**TASK BRIEF**. Repeat the data exactly, every last line of it.

**DATA**.
########################################

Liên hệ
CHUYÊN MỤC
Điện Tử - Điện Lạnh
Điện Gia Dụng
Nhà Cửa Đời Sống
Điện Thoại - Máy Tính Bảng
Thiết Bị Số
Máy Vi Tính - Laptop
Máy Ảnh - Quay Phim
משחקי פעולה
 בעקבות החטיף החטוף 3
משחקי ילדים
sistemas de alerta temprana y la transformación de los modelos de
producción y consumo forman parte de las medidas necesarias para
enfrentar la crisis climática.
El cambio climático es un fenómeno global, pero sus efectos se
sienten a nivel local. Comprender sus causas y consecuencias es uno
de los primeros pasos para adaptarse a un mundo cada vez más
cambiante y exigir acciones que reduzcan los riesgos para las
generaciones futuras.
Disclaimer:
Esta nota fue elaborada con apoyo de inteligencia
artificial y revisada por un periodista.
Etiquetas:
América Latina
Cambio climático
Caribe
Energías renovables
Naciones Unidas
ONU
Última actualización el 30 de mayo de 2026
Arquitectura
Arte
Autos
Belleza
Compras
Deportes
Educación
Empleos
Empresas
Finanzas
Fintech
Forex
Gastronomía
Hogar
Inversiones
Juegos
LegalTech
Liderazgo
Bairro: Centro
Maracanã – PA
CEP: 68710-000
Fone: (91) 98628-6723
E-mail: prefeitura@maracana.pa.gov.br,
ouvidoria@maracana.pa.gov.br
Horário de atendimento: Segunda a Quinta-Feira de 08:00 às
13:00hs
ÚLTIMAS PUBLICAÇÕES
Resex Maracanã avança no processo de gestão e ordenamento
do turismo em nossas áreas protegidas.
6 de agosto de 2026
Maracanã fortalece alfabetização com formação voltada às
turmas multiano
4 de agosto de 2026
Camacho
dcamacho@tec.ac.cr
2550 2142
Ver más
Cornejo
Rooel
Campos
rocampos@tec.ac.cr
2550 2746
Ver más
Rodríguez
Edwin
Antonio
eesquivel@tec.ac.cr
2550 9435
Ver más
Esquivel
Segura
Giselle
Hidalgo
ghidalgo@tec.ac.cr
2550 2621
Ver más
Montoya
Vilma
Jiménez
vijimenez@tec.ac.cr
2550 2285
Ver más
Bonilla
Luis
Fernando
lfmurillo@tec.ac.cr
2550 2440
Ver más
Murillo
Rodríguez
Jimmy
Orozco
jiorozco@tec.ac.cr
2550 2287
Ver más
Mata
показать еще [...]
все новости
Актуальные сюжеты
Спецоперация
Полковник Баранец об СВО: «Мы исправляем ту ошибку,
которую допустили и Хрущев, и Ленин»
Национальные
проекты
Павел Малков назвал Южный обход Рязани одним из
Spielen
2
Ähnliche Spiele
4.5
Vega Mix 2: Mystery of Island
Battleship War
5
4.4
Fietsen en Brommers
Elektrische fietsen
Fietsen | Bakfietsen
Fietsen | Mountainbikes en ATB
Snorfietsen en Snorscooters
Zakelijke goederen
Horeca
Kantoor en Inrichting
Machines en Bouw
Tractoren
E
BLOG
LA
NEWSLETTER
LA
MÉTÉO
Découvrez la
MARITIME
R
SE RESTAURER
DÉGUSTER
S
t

########################################

**TASK OUTPUT**.
Liên hệ
CHUYÊN MỤC
Điện Tử - Điện Lạnh
Điện Gia Dụng
Nhà Cửa Đời Sống
Điện Thoại - Máy Tính Bảng
Thiết Bị Số
Máy Vi Tính - Laptop
Máy Ảnh - Quay Phim
משחקי פעולה
 בעקבות החטיף החטוף 3
משחקי ילדים
sistemas de alerta temprana y la transformación de los modelos de
producción y consumo forman parte de las medidas necesarias para
enfrentar la crisis climática.
El cambio climático es un fenómeno global, pero sus efectos se
sienten a nivel local. Comprender sus causas y consecuencias es uno
de los primeros pasos para adaptarse a un mundo cada vez más
cambiante y exigir acciones que reduzcan los riesgos para las
generaciones futuras.
Disclaimer:
Esta nota fue elaborada con apoyo de inteligencia
artificial y revisada por un periodista.
Etiquetas:
América Latina
Cambio climático
Caribe
Energías renovables
Naciones Unidas
ONU
Última actualización el 30 de mayo de 2026
Arquitectura
Arte
Autos
Belleza
Compras
Deportes
Educación
Empleos
Empresas
Finanzas
Fintech
Forex
Gastronomía
Hogar
Inversiones
Juegos
LegalTech
Liderazgo
Bairro: Centro
Maracanã – PA
CEP: 68710-000
Fone: (91) 98628-6723
E-mail: prefeitura@maracana.pa.gov.br,
ouvidoria@maracana.pa.gov.br
Horário de atendimento: Segunda a Quinta-Feira de 08:00 às
13:00hs
ÚLTIMAS PUBLICAÇÕES
Resex Maracanã avança no processo de gestão e ordenamento
do turismo em nossas áreas protegidas.
6 de agosto de 2026
Maracanã fortalece alfabetização com formação voltada às
turmas multiano
4 de agosto de 2026
Camacho
dcamacho@tec.ac.cr
2550 2142
Ver más
Cornejo
Rooel
Campos
rocampos@tec.ac.cr
2550 2746
Ver más
Rodríguez
Edwin
Antonio
eesquivel@tec.ac.cr
2550 9435
Ver más
Esquivel
Segura
Giselle
Hidalgo
ghidalgo@tec.ac.cr
2550 2621
Ver más
Montoya
Vilma
Jiménez
vijimenez@tec.ac.cr
2550 2285
Ver más
Bonilla
Luis
Fernando
lfmurillo@tec.ac.cr
2550 2440
Ver más
Murillo
Rodríguez
Jimmy
Orozco
jiorozco@tec.ac.cr
2550 2287
Ver más
Mata
показать еще [...]
все новости
Актуальные сюжеты
Спецоперация
Полковник Баранец об СВО: «Мы исправляем ту ошибку,
которую допустили и Хрущев, и Ленин»
Национальные
проекты
Павел Малков назвал Южный обход Рязани одним из
Spielen
2
Ähnliche Spiele
4.5
Vega Mix 2: Mystery of Island
Battleship War
5
4.4
Fietsen en Brommers
Elektrische fietsen
Fietsen | Bakfietsen
Fietsen | Mountainbikes en ATB
Snorfietsen en Snorscooters
Zakelijke goederen
Horeca
Kantoor en Inrichting
Machines en Bouw
Tractoren
E
BLOG
LA
NEWSLETTER
LA
MÉTÉO
Découvrez la
MARITIME
R
SE RESTAURER
DÉGUSTER
S
t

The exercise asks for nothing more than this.